**MATERIAL TO PROCESS:**
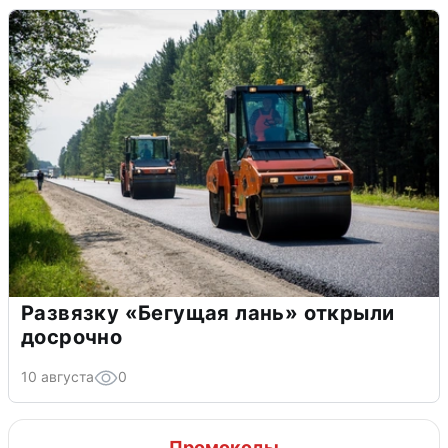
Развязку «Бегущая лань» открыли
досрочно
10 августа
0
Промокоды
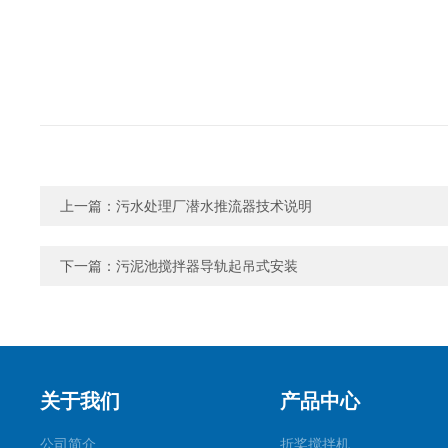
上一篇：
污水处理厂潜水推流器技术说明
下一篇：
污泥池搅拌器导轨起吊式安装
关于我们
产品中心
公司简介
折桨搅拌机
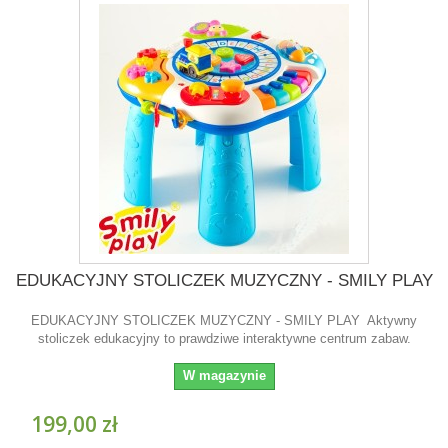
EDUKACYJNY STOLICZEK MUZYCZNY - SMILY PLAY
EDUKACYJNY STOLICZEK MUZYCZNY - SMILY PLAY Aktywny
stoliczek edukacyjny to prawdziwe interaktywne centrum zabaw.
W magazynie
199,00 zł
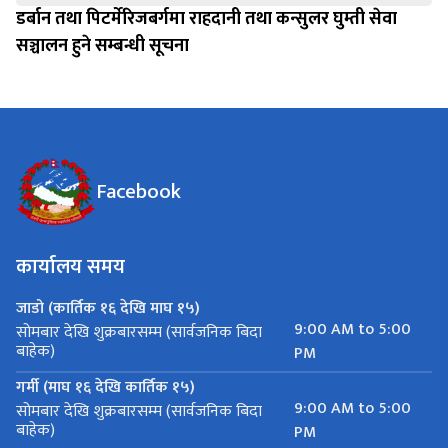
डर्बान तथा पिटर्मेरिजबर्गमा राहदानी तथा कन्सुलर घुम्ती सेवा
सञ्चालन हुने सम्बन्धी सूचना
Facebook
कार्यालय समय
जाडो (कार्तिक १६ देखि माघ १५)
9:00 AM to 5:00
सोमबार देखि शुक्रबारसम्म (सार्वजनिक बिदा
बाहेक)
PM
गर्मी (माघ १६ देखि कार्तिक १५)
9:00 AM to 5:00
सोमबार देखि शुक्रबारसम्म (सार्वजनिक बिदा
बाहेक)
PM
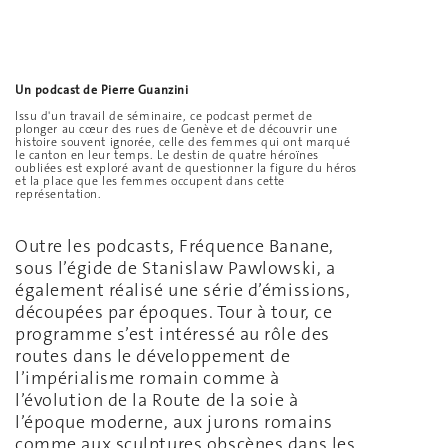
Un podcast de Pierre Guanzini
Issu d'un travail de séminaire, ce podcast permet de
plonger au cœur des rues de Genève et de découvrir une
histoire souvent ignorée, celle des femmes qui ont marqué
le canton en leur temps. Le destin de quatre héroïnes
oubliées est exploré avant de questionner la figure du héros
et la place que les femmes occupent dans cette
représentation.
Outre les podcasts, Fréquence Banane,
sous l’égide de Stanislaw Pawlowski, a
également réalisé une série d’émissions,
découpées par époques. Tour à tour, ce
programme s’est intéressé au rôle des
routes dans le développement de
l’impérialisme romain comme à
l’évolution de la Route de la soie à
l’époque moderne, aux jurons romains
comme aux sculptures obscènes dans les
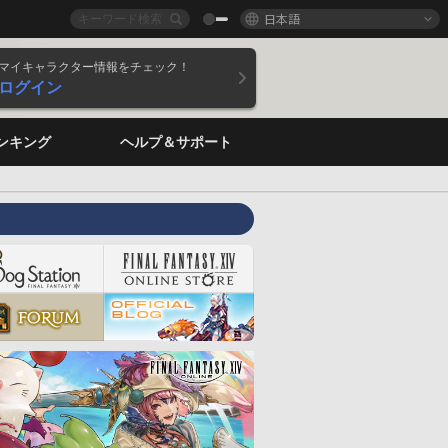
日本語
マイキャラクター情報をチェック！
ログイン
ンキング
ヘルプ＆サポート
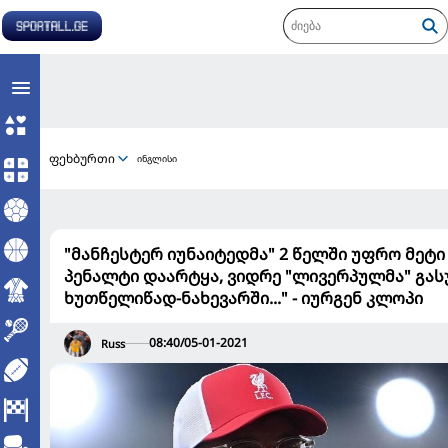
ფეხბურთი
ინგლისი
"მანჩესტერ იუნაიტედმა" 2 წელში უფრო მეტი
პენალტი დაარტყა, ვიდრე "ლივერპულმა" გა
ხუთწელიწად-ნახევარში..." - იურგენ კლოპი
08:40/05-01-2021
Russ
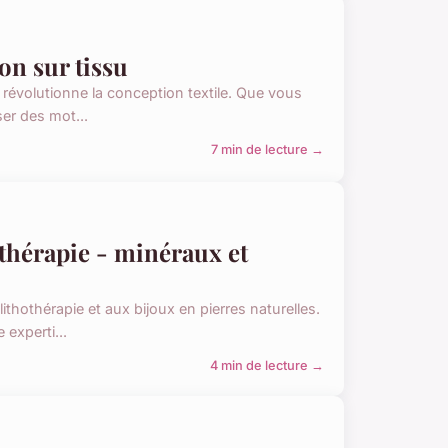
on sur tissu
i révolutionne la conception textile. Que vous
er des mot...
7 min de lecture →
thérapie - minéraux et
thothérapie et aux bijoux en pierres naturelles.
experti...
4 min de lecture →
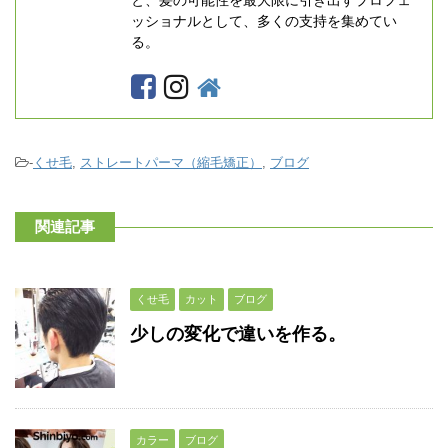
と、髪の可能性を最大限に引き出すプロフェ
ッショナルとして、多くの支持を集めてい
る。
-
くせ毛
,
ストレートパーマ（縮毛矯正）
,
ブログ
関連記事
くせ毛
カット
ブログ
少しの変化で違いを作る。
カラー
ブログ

---

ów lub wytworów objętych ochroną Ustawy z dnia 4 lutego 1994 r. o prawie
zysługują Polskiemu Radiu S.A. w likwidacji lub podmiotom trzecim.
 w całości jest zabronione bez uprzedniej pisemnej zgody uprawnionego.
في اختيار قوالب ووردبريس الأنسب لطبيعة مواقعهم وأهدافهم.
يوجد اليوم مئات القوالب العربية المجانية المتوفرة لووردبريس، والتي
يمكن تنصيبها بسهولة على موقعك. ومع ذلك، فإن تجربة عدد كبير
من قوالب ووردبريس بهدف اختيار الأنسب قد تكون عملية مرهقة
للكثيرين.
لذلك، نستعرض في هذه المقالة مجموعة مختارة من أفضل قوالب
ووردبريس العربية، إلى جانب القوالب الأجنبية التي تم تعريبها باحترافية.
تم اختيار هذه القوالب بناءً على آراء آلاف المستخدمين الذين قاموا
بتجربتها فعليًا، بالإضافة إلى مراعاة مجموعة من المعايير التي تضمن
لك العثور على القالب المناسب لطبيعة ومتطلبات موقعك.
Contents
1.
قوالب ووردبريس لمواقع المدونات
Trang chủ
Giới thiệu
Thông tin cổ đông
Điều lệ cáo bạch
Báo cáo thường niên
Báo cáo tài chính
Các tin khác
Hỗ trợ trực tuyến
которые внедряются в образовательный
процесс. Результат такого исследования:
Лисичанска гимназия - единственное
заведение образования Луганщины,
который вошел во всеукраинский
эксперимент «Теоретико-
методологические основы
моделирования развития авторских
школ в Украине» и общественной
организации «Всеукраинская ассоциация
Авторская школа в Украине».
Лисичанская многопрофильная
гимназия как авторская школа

* * *

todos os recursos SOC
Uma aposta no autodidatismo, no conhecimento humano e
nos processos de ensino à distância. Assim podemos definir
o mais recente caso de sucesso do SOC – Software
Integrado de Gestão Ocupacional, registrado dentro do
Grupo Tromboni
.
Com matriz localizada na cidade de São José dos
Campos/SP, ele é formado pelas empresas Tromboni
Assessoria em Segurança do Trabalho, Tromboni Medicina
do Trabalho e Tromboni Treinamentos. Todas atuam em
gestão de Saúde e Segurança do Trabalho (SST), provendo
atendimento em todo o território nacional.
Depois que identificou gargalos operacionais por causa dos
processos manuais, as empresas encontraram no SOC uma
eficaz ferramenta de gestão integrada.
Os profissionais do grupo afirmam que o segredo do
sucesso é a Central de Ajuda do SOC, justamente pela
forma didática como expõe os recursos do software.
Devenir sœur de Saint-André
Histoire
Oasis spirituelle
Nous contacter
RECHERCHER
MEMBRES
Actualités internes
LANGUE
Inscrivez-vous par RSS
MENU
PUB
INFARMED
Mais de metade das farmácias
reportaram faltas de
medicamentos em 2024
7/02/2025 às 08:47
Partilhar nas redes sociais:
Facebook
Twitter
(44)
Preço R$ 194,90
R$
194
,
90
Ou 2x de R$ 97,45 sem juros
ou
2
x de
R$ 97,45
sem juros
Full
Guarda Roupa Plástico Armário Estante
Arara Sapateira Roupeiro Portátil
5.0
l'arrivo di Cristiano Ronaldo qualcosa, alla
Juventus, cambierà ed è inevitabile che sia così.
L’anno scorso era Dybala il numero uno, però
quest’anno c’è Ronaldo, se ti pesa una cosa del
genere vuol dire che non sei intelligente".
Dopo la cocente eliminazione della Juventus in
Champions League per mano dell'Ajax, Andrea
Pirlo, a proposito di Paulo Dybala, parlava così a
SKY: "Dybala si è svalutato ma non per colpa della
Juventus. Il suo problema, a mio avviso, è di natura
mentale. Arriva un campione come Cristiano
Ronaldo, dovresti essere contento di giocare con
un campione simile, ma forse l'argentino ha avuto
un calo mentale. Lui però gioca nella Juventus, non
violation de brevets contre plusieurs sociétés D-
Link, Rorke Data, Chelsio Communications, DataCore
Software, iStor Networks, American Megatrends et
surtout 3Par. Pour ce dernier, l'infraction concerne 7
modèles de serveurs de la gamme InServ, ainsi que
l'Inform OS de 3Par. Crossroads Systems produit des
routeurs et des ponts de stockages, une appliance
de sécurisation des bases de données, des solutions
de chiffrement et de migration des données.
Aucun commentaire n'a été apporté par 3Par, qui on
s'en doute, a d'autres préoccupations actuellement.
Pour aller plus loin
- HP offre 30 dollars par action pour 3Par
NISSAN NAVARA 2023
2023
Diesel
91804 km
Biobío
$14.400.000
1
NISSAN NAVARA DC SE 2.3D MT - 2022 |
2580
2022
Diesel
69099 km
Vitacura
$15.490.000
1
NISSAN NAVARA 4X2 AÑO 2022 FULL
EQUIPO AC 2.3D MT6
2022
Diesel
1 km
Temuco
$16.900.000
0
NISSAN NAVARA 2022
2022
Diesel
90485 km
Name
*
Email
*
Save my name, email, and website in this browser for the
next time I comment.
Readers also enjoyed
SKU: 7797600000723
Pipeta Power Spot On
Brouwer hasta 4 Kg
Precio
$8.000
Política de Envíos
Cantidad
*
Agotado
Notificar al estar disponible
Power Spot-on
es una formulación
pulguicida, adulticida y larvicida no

**EXERCISE GOAL:** Please reproduce the lines from the line with "Power Spot-on" to the line with "pulguicida, adulticida y larvicida no", both ends included, exactly as they appear above.

**PROBLEM SOLUTION:**
Power Spot-on
es una formulación
pulguicida, adulticida y larvicida no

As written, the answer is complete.